It will not be too long now before bare root roses are seen in stores again temping all to purchase and plant in our gardens. But who knows how to select a good plant making growing so much easier and enjoyable.

In this article I would like to provide the information that new gardeners, or even more competent, can use to give themselves the best chances of purchasing a rose that will give them many years of enjoyment.

For the best roses most would agree that ordering from one of the many retail rose nurseries is the best option.

In these nurseries you are giving total control to the nursery to select the best rose possible and provide to you in the best condition for establishment and continued growth. In most cases the plants are guaranteed and a replacement will be sent at the earliest convenient time if problems do arise plus the back up of many years of experience in any issues the rose has.

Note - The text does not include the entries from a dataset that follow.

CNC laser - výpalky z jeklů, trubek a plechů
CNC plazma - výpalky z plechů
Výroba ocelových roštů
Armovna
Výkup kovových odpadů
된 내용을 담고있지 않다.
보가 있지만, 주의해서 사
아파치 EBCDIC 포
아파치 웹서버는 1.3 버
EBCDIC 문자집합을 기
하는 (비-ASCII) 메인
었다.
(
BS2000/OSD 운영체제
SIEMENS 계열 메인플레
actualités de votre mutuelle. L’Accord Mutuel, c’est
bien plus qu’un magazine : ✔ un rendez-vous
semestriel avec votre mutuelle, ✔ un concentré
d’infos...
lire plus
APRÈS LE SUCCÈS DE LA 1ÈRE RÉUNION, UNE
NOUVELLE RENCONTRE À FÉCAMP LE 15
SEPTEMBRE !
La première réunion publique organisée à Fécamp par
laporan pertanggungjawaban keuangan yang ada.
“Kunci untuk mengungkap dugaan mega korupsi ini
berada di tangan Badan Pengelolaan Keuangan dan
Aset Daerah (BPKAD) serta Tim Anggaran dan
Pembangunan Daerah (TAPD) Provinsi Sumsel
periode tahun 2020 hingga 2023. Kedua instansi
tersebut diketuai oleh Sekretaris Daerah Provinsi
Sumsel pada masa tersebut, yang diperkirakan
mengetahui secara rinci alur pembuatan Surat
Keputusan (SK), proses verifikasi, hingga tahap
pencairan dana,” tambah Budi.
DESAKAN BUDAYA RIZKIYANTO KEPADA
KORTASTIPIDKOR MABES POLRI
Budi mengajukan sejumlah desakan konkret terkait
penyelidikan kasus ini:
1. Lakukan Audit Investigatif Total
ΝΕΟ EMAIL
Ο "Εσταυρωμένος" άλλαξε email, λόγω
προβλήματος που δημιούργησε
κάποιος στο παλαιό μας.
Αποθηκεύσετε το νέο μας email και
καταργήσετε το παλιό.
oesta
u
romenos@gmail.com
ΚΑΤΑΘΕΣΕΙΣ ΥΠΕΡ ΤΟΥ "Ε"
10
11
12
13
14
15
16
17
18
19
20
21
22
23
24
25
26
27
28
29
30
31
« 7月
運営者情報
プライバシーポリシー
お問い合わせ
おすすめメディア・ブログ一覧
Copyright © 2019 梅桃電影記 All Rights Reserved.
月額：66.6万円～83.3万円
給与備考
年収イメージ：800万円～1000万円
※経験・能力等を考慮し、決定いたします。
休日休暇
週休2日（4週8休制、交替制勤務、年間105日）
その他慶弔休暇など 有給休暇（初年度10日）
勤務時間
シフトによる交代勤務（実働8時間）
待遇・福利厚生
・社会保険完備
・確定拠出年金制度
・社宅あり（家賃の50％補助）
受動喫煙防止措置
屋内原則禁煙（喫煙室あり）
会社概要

The other side to this is the plants will be more expensive but for piece of mind, large range, incredible knowledge and service many choose this option for their roses.

A rose supplied by these places should have been dug at the correct time, trimmed of all leaves and most importantly the roots must be cut back in proportion to the tops and be ready for immediate planting. I have seen some places that will leave long roots on the plants advising the consumer to cut them back but this is a very poor practise that should be avoided.

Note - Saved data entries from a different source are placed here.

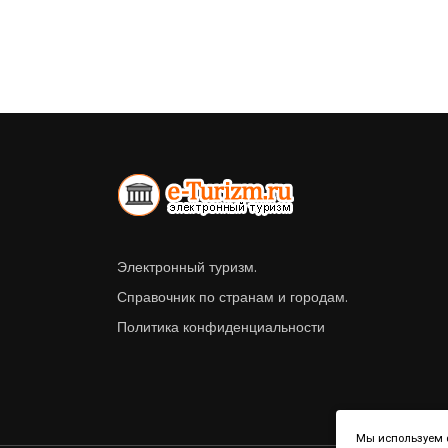
Электронный туризм.
Справочник по странам и городам.
Политика конфиденциальности
Мы используем ф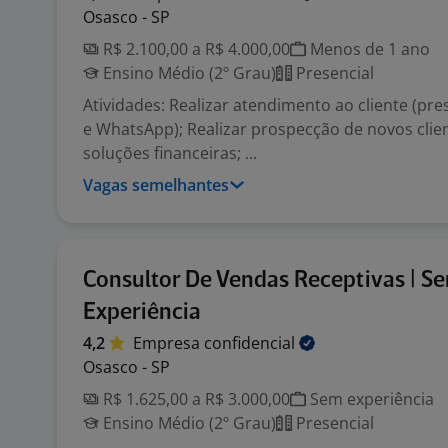
Osasco - SP
R$ 2.100,00 a R$ 4.000,00
Menos de 1 ano
Ensino Médio (2º Grau)
Presencial
Atividades: Realizar atendimento ao cliente (pres
e WhatsApp); Realizar prospecção de novos clien
soluções financeiras; ...
Vagas semelhantes
Consultor De Vendas Receptivas | S
Experiência
4,2
Empresa
confidencial
Osasco - SP
R$ 1.625,00 a R$ 3.000,00
Sem experiência
Ensino Médio (2º Grau)
Presencial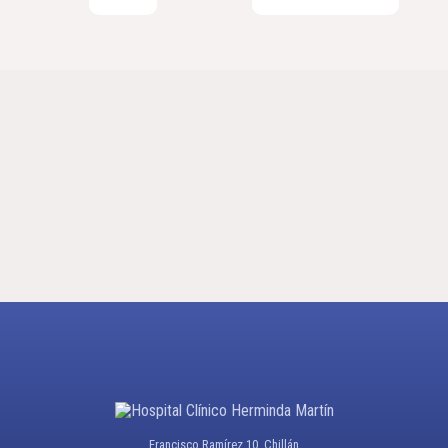
Francisco Ramírez 10, Chillán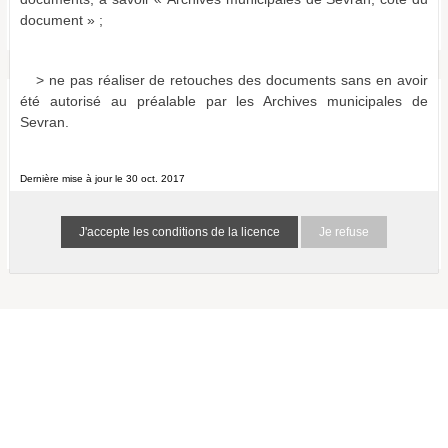
Bulletins et journaux municipaux de Sevran
document » ;
a011516865999U0FPD4
0 résultat (N/A)
> ne pas réaliser de retouches des documents sans en avoir
été autorisé au préalable par les Archives municipales de
Aucun document ne correspond aux termes de recherche
Sevran.
spécifiés :
Suggestions :
Vérifiez l'orthographe des termes recherchés.
Dernière mise à jour le 30 oct. 2017
Essayez d'autres mots.
Utilisez des mots clés plus généraux.
Je refuse
Spécifiez un moins grand nombre de mots.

However there are also many who choose to purchase from retail stores when they arrive from a nursery. These plants are cheaper and it is up to the consumer to select what they consider the best plants and hope they grow.

For those that purchase from these places I would like to help by providing information that can be useful for the purchase of their roses.

For the best roses it is vital to select at the right time of the year. Sadly large retailers have no concern for the plant and only for bottom line by offering roses well prior to mother’s day. Unlike Easter Eggs or Hot Cross buns seen just after Christmas roses need to be harvested when the plant is at its ideal time and not when retailers demand them. For this reason it is virtually impossible to have in stores as plants need the change of weather to allow for the growing sugars to be changed into stored starch ready for winter. In most years this happens around late April but cannot be date driven as each year the ideal time varies.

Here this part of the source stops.